# EXERCISE PROMPT
Look below for the line with "Vereinsboot", then give it again exactly, along with every line that comes after it, the final line included.

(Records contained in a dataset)
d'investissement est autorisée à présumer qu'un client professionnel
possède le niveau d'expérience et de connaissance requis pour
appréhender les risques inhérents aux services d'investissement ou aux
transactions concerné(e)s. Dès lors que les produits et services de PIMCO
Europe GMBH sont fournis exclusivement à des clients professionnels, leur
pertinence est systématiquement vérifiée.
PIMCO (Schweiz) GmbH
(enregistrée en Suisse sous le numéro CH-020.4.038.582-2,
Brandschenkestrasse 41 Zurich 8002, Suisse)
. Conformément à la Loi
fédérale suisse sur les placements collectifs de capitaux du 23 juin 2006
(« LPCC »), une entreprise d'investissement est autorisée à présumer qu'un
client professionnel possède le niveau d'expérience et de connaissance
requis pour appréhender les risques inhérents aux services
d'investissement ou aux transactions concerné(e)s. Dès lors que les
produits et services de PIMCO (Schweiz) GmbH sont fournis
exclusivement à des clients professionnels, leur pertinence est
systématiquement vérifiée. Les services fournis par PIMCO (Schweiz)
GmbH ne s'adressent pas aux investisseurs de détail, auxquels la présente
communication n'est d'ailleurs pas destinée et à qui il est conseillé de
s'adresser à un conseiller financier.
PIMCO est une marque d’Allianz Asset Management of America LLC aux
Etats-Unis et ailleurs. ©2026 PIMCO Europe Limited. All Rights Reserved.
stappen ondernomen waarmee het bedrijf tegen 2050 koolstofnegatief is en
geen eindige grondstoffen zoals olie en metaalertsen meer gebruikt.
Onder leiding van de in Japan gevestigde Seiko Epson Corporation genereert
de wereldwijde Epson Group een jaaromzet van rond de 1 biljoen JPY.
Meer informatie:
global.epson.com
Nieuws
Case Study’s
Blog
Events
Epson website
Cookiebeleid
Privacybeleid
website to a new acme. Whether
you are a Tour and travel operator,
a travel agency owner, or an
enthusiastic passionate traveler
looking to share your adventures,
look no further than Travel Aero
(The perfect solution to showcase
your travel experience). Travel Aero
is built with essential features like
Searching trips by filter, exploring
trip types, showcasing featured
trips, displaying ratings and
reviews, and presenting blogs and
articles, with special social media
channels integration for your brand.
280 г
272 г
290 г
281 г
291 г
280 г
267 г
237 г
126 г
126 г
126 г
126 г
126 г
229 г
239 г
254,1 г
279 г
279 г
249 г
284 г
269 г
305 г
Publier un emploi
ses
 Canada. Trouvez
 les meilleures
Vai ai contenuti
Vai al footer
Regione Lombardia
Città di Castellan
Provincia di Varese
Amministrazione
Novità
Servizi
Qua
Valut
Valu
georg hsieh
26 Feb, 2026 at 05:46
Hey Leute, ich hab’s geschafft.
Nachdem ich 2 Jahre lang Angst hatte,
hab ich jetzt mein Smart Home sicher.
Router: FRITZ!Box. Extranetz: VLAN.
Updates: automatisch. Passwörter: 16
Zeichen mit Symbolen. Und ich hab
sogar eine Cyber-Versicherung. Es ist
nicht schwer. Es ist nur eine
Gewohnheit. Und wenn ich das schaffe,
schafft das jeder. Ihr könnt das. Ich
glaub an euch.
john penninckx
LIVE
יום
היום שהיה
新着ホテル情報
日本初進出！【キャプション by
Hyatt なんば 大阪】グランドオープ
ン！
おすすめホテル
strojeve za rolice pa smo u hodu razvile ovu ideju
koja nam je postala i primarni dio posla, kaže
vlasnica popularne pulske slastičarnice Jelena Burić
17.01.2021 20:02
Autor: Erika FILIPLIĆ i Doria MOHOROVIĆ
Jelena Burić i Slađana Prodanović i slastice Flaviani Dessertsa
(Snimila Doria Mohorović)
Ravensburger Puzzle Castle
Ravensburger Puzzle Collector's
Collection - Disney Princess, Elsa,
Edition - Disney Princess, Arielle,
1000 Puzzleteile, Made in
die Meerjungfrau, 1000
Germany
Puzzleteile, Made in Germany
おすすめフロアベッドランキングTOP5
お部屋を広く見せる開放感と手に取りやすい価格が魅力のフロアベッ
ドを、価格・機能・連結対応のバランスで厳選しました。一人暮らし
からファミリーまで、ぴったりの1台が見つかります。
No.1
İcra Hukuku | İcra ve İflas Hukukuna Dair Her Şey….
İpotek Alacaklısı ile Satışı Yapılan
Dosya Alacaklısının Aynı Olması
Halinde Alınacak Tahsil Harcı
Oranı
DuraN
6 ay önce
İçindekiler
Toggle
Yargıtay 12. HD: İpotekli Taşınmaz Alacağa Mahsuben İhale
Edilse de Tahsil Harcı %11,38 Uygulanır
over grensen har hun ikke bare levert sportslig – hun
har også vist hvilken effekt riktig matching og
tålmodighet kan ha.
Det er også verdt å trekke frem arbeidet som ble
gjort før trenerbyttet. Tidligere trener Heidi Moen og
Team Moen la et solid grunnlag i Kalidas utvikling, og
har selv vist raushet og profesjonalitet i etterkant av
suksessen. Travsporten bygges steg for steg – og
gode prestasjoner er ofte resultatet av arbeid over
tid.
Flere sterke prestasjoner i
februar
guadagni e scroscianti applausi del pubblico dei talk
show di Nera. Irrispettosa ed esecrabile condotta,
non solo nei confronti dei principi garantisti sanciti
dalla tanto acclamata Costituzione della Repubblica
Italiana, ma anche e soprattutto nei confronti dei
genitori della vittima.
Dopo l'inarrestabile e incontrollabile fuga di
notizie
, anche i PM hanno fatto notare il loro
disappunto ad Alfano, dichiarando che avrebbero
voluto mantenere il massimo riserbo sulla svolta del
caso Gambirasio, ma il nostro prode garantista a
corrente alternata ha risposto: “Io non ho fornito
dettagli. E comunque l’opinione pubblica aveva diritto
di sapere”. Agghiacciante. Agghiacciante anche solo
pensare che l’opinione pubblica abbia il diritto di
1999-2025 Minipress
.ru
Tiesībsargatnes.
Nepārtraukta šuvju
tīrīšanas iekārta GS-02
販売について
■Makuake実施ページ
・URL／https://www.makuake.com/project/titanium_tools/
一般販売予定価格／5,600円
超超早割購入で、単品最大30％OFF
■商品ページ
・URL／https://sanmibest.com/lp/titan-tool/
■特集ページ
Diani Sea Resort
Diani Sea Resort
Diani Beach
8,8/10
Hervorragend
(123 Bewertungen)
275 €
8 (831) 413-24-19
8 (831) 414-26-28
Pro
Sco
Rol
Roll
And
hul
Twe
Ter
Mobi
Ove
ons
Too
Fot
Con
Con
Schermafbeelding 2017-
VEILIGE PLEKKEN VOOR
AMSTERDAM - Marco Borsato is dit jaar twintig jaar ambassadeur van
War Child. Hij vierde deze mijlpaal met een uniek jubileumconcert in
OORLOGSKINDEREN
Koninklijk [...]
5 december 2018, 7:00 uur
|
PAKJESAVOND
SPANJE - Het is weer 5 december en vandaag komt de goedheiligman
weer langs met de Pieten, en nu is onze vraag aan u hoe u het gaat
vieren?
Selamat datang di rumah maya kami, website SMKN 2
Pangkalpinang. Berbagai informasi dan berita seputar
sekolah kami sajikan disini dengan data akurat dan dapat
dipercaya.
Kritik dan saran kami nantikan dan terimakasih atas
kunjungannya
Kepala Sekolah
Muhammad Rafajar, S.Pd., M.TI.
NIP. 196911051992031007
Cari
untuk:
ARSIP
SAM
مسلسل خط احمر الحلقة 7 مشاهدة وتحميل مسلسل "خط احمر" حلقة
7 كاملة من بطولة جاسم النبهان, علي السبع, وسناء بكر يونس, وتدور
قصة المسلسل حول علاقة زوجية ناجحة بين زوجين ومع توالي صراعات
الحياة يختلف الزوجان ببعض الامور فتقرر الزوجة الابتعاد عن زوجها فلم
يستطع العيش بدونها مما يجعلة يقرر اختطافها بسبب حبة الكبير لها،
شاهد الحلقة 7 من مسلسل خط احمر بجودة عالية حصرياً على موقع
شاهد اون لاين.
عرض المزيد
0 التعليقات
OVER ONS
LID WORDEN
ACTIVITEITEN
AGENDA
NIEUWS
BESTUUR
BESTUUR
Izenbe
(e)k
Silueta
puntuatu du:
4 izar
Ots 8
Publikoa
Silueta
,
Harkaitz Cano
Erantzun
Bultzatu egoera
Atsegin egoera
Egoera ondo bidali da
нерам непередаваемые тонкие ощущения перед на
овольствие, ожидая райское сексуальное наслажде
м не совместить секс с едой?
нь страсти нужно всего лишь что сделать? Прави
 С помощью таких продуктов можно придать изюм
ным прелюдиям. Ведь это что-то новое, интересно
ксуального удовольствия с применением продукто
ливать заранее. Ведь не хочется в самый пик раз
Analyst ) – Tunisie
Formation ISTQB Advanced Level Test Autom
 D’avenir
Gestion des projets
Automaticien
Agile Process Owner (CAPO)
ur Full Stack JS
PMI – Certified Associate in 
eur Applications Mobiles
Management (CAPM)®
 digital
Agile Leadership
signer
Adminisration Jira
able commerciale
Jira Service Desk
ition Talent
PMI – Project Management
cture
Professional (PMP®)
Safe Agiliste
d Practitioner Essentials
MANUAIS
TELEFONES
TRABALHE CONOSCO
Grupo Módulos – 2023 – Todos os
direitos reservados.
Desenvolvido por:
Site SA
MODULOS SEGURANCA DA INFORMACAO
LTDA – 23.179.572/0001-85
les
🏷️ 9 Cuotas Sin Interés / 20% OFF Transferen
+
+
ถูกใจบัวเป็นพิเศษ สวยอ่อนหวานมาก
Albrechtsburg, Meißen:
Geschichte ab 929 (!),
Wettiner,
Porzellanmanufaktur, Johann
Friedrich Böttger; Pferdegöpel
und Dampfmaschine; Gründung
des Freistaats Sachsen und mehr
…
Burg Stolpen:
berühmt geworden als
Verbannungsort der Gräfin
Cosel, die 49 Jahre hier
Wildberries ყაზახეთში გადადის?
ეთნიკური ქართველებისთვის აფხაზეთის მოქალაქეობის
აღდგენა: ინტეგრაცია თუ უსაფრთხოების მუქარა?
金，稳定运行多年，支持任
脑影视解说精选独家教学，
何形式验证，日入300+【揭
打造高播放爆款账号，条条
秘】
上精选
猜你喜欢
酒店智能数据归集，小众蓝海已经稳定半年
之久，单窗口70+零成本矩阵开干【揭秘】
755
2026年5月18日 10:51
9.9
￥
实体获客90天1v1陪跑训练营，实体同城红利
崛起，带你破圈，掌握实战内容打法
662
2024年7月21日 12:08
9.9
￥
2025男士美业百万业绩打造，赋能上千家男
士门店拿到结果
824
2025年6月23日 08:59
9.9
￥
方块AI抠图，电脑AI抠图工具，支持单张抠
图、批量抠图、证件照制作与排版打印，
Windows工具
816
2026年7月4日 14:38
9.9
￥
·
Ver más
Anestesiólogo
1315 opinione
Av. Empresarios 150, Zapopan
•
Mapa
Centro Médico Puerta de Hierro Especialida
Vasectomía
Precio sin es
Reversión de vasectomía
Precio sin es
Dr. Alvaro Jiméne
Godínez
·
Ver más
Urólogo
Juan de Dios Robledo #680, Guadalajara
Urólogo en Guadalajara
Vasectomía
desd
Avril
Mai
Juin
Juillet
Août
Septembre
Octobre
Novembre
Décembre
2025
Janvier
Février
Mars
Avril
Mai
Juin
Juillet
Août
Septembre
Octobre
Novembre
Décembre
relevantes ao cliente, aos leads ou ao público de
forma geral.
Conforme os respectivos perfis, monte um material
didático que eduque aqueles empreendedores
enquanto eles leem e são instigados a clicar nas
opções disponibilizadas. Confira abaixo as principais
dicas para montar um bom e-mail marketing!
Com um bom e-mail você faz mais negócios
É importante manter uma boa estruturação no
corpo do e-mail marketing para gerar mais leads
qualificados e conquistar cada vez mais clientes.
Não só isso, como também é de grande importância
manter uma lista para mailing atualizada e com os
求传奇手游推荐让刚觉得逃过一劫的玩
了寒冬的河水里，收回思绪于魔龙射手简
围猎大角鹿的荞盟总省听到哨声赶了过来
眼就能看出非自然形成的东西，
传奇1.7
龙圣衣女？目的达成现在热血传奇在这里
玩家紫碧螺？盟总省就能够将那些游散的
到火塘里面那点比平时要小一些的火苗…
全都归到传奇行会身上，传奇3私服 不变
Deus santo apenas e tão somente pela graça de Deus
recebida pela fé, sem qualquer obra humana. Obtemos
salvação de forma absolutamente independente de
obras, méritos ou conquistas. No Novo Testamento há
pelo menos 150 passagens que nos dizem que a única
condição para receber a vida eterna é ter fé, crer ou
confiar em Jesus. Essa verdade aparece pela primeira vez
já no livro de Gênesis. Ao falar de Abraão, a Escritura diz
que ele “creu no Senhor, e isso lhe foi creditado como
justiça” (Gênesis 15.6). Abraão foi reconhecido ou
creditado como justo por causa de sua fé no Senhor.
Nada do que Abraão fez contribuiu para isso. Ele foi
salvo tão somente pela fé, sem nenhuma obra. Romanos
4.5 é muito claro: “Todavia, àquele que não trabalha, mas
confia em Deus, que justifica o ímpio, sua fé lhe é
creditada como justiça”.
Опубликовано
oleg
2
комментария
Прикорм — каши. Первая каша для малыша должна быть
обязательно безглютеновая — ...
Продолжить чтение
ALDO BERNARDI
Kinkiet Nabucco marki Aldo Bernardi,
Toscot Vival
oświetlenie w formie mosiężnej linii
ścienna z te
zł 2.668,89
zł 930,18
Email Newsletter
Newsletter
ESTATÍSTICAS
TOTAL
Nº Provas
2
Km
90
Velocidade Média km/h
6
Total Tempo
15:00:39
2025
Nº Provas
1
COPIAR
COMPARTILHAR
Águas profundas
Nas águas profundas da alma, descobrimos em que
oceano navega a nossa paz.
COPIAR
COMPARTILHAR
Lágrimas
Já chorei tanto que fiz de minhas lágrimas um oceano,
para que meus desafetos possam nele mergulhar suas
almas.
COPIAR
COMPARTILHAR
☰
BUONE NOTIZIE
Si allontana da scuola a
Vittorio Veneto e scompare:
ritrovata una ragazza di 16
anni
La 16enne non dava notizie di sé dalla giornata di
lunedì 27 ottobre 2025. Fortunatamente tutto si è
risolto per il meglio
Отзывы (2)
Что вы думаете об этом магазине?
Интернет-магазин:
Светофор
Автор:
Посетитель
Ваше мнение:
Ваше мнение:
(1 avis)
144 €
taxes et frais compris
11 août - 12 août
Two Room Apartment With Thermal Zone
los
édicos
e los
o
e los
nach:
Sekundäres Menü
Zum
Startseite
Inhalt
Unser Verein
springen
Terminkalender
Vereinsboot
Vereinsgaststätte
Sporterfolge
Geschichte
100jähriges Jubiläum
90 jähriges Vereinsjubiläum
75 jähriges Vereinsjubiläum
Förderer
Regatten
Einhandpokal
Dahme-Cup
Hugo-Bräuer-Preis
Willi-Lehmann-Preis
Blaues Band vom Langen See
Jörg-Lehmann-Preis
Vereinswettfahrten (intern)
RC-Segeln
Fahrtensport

# SOLVED PROBLEM
Vereinsboot
Vereinsgaststätte
Sporterfolge
Geschichte
100jähriges Jubiläum
90 jähriges Vereinsjubiläum
75 jähriges Vereinsjubiläum
Förderer
Regatten
Einhandpokal
Dahme-Cup
Hugo-Bräuer-Preis
Willi-Lehmann-Preis
Blaues Band vom Langen See
Jörg-Lehmann-Preis
Vereinswettfahrten (intern)
RC-Segeln
Fahrtensport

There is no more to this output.